Appomattox: The Last Days of Robert E. Lee’s Army of Northern Virginia
Minneapolis, MN: Zenith Press
256 pp. $30.00/Hardcover
This year marks the 150th anniversary of the Confederate surrender at Appomattox. At 1:00 p.m. on April 9, 1865 (also Palm Sunday), Union General Ulysses S. Grant accepted Confederate General Robert E. Lee’s surrender of the Army of Northern Virginia in the parlor of Wilmer McLean’s home in Appomattox Court House, Virginia. Appomattox: The Last Days of Robert E Lee’s Army of Northern Virginia details those last few months – and especially the last week – which brought about the end of major fighting during the American Civil War.
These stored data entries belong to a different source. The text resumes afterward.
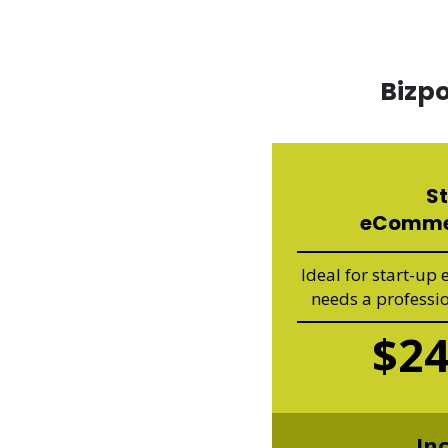
Bizp
S
eComme
Ideal for start-up
needs a professi
$2
In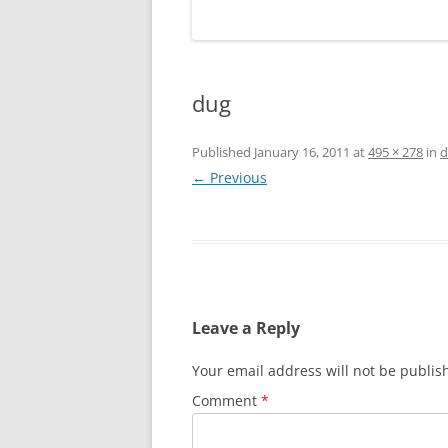
dug
Published
January 16, 2011
at
495 × 278
in
d
← Previous
Leave a Reply
Your email address will not be publis
Comment
*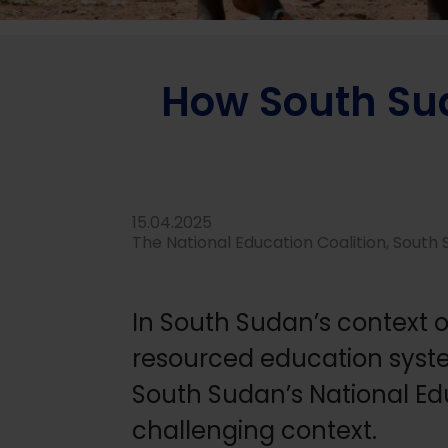
Home
/
News
/
About grantees
/
How South Sudan’s Nati
How South Sud
15.04.2025
The National Education Coalition, South
In South Sudan’s context o
resourced education system
South Sudan’s National Edu
challenging context.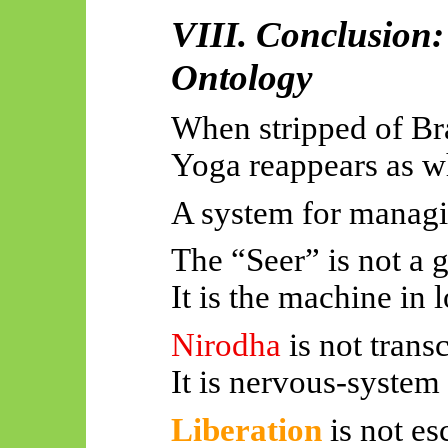
VIII. Conclusion
Ontology
When stripped of Br
Yoga reappears as wh
A system for managi
The “Seer” is not a 
It is the machine in
Nirodha
is not tran
It is nervous-system
Liberation
is not e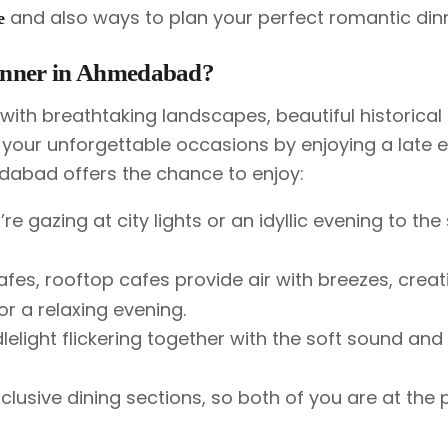
and also ways to plan your perfect romantic dinn
e
inner in Ahmedabad?
ith breathtaking landscapes, beautiful historical 
 your unforgettable occasions by enjoying a late 
dabad offers the chance to enjoy:
u’re gazing at city lights or an idyllic evening to the 
es, rooftop cafes provide air with breezes, creat
or a relaxing evening.
lelight flickering together with the soft sound an
lusive dining sections, so both of you are at the 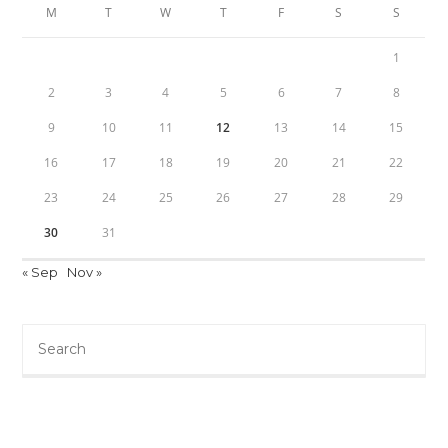
M
T
W
T
F
S
S
1
2
3
4
5
6
7
8
9
10
11
12
13
14
15
16
17
18
19
20
21
22
23
24
25
26
27
28
29
30
31
« Sep
Nov »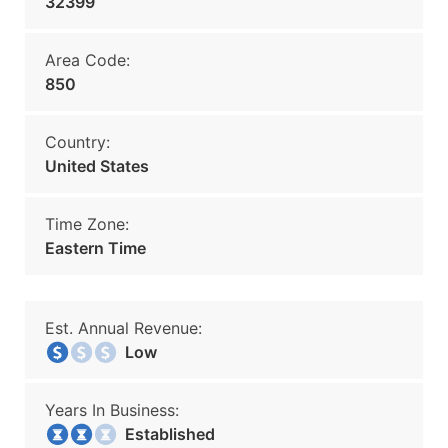
32399
Area Code:
850
Country:
United States
Time Zone:
Eastern Time
Est. Annual Revenue:
Low
Years In Business:
Established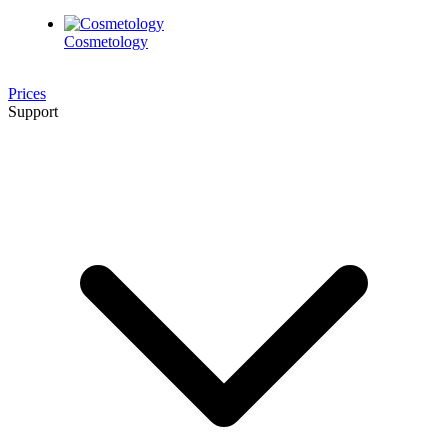
Cosmetology
Prices
Support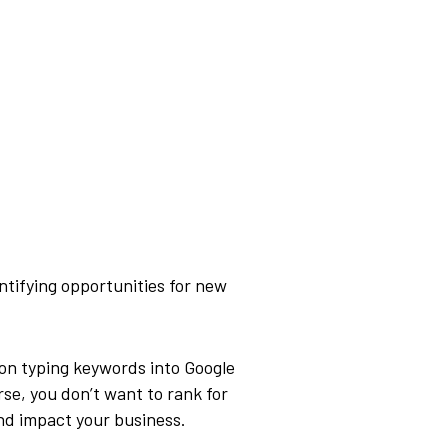
ntifying opportunities for new
son typing keywords into Google
rse, you don’t want to rank for
and impact your business.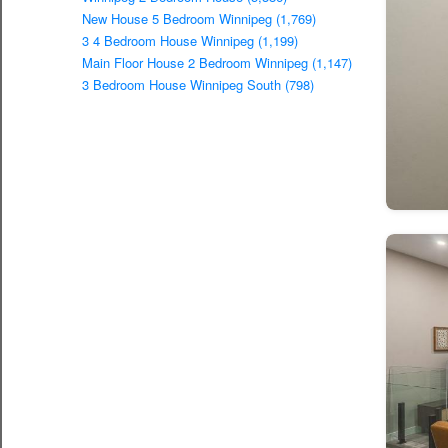
New House 5 Bedroom Winnipeg (1,769)
3 4 Bedroom House Winnipeg (1,199)
Main Floor House 2 Bedroom Winnipeg (1,147)
3 Bedroom House Winnipeg South (798)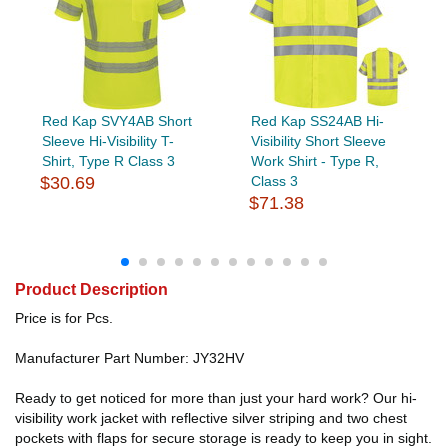
Red Kap SVY4AB Short
Red Kap SS24AB Hi-
Sleeve Hi-Visibility T-
Visibility Short Sleeve
Shirt, Type R Class 3
Work Shirt - Type R,
$30.69
Class 3
$71.38
Product Description
Price is for Pcs.
Manufacturer Part Number: JY32HV
Ready to get noticed for more than just your hard work? Our hi-
visibility work jacket with reflective silver striping and two chest
pockets with flaps for secure storage is ready to keep you in sight.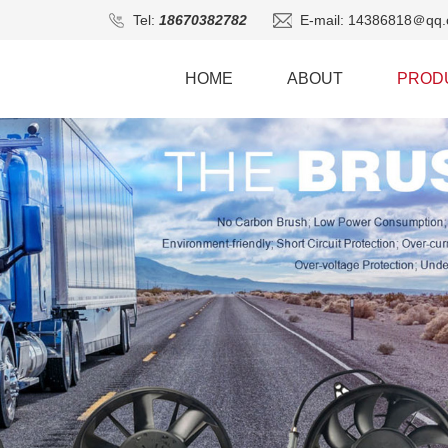
Tel:
18670382782
E-mail: 14386818＠qq.
HOME
ABOUT
PROD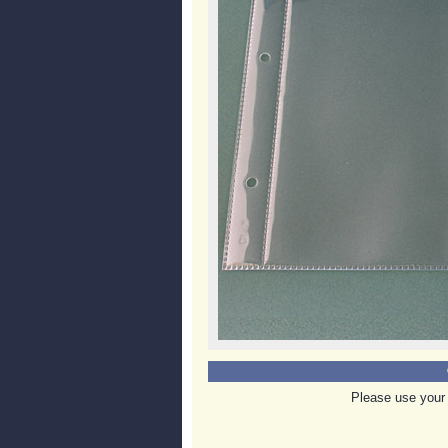
Please use your 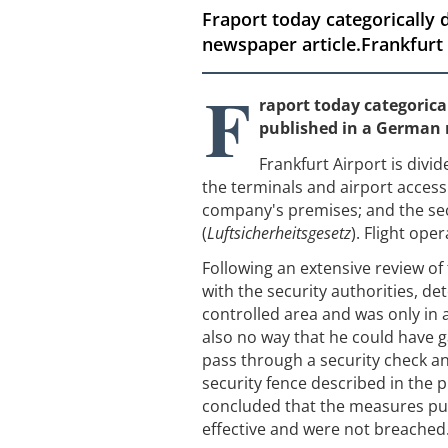
Fraport today categorically 
newspaper article.Frankfurt A
F
raport today categorical
published in a German 
Frankfurt Airport is divid
the terminals and airport access 
company's premises; and the sec
(
Luftsicherheitsgesetz
). Flight ope
Following an extensive review of 
with the security authorities, de
controlled area and was only in 
also no way that he could have ga
pass through a security check an
security fence described in the 
concluded that the measures put 
effective and were not breached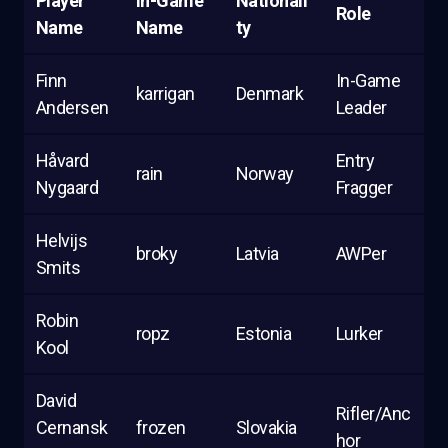
Player
In-Game
Nationali
Role
Name
Name
ty
Finn
In-Game
karrigan
Denmark
Andersen
Leader
Håvard
Entry
rain
Norway
Nygaard
Fragger
Helvijs
broky
Latvia
AWPer
Smits
Robin
ropz
Estonia
Lurker
Kool
David
Rifler/Anc
Cernansk
frozen
Slovakia
hor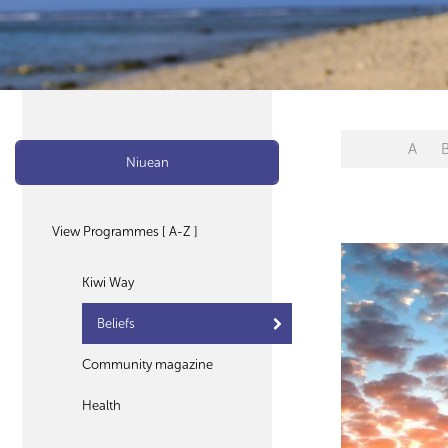
A
Niuean
View Programmes [ A-Z ]
Kiwi Way
Beliefs
Community magazine
Health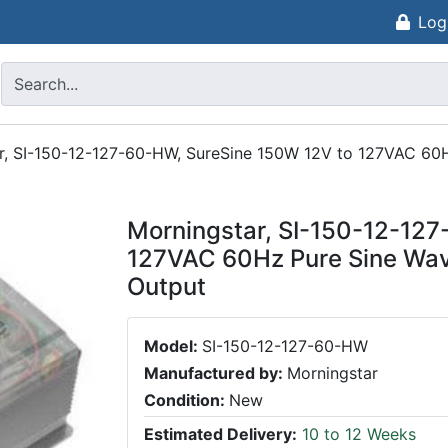
Log
r, SI-150-12-127-60-HW, SureSine 150W 12V to 127VAC 60H
Morningstar, SI-150-12-12
127VAC 60Hz Pure Sine Wav
Output
Model:
SI-150-12-127-60-HW
Manufactured by:
Morningstar
Condition:
New
Estimated Delivery:
10 to 12 Weeks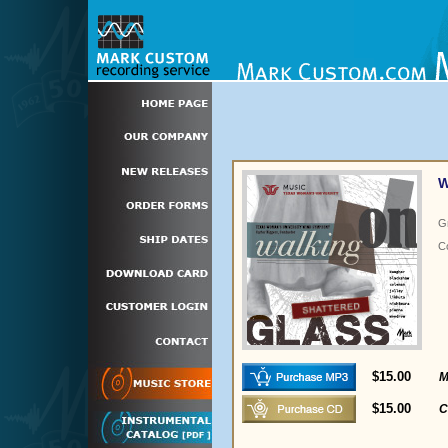
W
G
C
$15.00
M
$15.00
C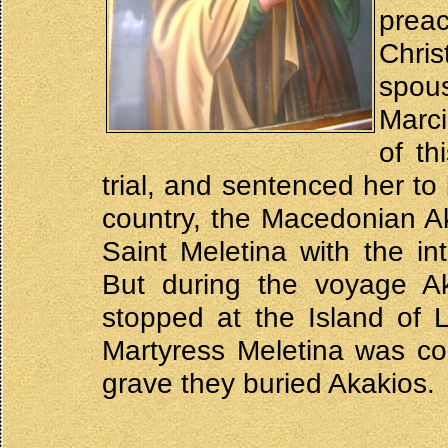
prea
Chri
spou
Marci
of th
trial, and sentenced her to
country, the Macedonian Ak
Saint Meletina with the in
But during the voyage Ak
stopped at the Island of 
Martyress Meletina was co
grave they buried Akakios.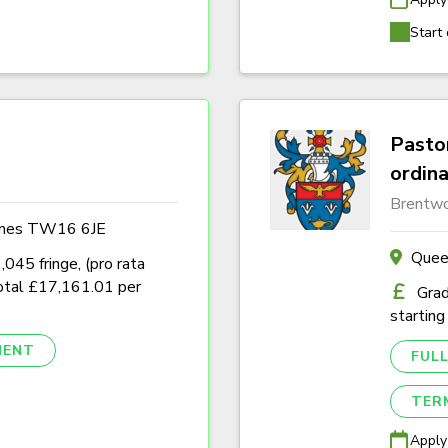
Start 
Pastor
ordin
Brentwo
ames TW16 6JE
Quee
45 fringe, (pro rata
tal £17,161.01 per
Grad
starting
NENT
FULL
TER
Apply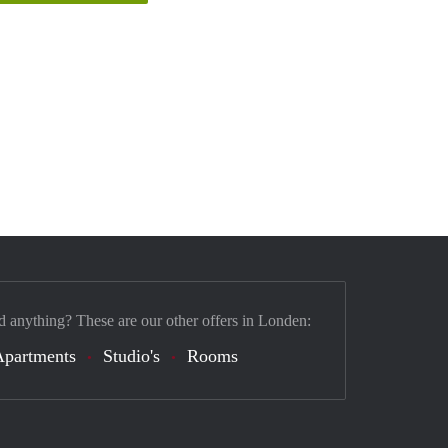
d anything? These are our other offers in Londen:
Apartments
Studio's
Rooms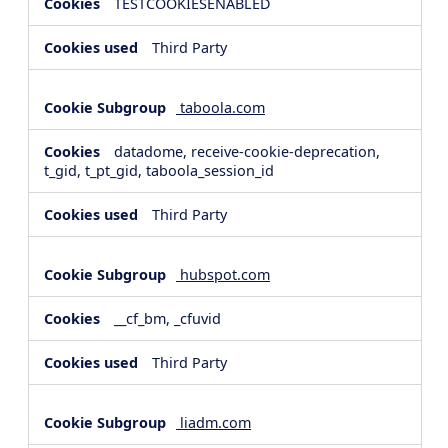
TESTCOOKIESENABLED
Third Party
taboola.com
datadome, receive-cookie-deprecation,
t_gid, t_pt_gid, taboola_session_id
Third Party
hubspot.com
__cf_bm, _cfuvid
Third Party
liadm.com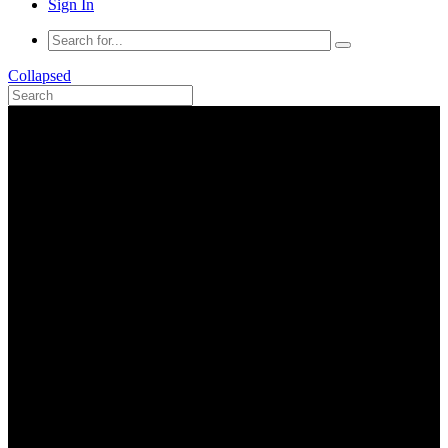
Sign In
Collapsed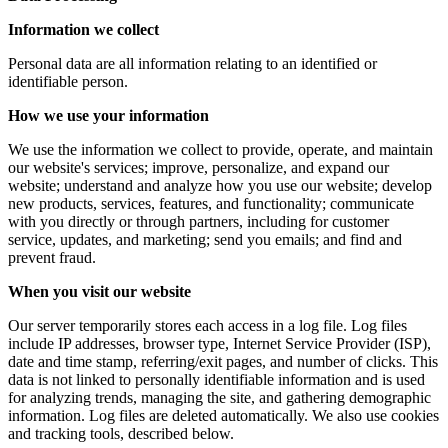
Information we collect
Personal data are all information relating to an identified or
identifiable person.
How we use your information
We use the information we collect to provide, operate, and maintain
our website's services; improve, personalize, and expand our
website; understand and analyze how you use our website; develop
new products, services, features, and functionality; communicate
with you directly or through partners, including for customer
service, updates, and marketing; send you emails; and find and
prevent fraud.
When you visit our website
Our server temporarily stores each access in a log file. Log files
include IP addresses, browser type, Internet Service Provider (ISP),
date and time stamp, referring/exit pages, and number of clicks. This
data is not linked to personally identifiable information and is used
for analyzing trends, managing the site, and gathering demographic
information. Log files are deleted automatically. We also use cookies
and tracking tools, described below.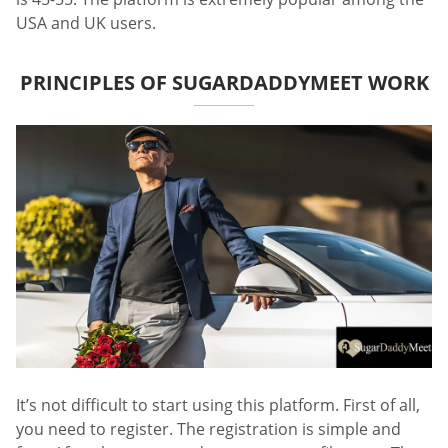
USA and UK users.
PRINCIPLES OF SUGARDADDYMEET WORK
It’s not difficult to start using this platform. First of all,
you need to register. The registration is simple and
Author Michael E. Haskew has delved into military history numerous times before with West Point 1915: Eisenhower, Bradley, and the Class the Stars Fell On (I will be reviewing this book in the upcoming weeks), and The Word War II Desk Reference as well as other works. He is also the editor of WWII History magazine. What makes Appomattox different from the multitude of Civil War books found in bookstores or on library shelves is the fact that Haskew took a very focused approach, he narrowed in on Gen. Lee’s tactics and the reactions of those fighting in the Army of Northern Virginia during the war’s last stretch.
Appomattox begins with an brief biographical overview of Gen. Grant and Gen. Lee. The two came from very different backgrounds – Lee from a prominent family and Grant from a working-class setting. Lee was born on a Virginian plantation while Grant was raised in a one-story cottage in Ohio. Despite their differing childhoods, they both attended and graduated from West Point Academy. More studious than Grant, Lee excelled in academics and was the 2nd in his class of 46 (Grant finished 21st in his class of 39 students). Regardless of their backgrounds and academic careers, Grant and Lee were considered effective leaders and challenging adversaries.
There were important events that led to the final showdown in Appomattox County. About thirteen months before Lee surrendered to “Unconditional Surrender” Grant, the latter launched a decisive and deadly campaign – the Overland Campaign. Haskew spends some time discussing the purpose of the campaign and how it impacted the Army of Northern Virginia (cut off from supplies and safety). The siege of Richmond and the brutal trench battle at Petersburg ensued. There were times of little action in between bursts of fighting. All in all, Grant’s Overland Campaign proved to be successful but both sides suffered high casualties.
After the fall of Richmond to Union forces in April 1865, the Army of Northern Virginia had to look for a different life preserver. Running low on food and moral after the Union forces cut off supply lines to the south, the Confederates traveled west to meet up with Gen. Joseph E. Johnson’s Army of Tennessee. Union and Confederate forces engaged with each other at various point for the first week of April before the Confederate lines were divided by Union cavalries. Lee realized they were almost completely surrounded. With no feasible options and a substantial increase of desertions, he decided against losing more lives. Lee had made his choice, “…there is nothing left for me to do but to go and see General Grant, and I would rather die a thousand deaths” (p. 9). Lee surrendered his remaining troops, of approximately 28,000, to Grant.
Book Structure & Content
Haskew’s Appomattox comes in around 256 pages. It is an easy and quick read as long as you can keep the people/battles/places/etc… straight. However, I find that is a common (potential) issue with most military history monographs. For clarity sake, it would have been helpful if a map was included that detailed the areas talked. Along those same lines, a diagram of the military officers showing their ranking within the military hierarchy would be helpful for readers with limited knowledge of military and/or Civil War history. There were a handful of photographs used throughout the text, a bonus for those who are more visual learners.
The book is split up into six parts with two chapters under each section. The title of the parts represent the status of the Army of Northern Virginia. For example, the second part is entitled “The Forlorn Hope” and the chapters include the nine months of horrific trench warfare during the Siege of Petersburg and the Confederate loss at the Battle of Five Forks (this led to abandoning Richmond and Petersburg). Haskew also includes a section on endnotes, a bibliography, and an index. Overall, the structure and pacing was good, and each part/chapter flowed from one to another very nicely.
Appomattox gives a great overview of the final days of the Civil War and the environment in which soldiers – mainly the Army of Northern Virginia – fought in. The reader will leave with a greater understanding of Lee and Grant’s leadership. I recommend Appomattox to anyone interested in Civil War and military history or even even those that enjoy general U.S. history topics.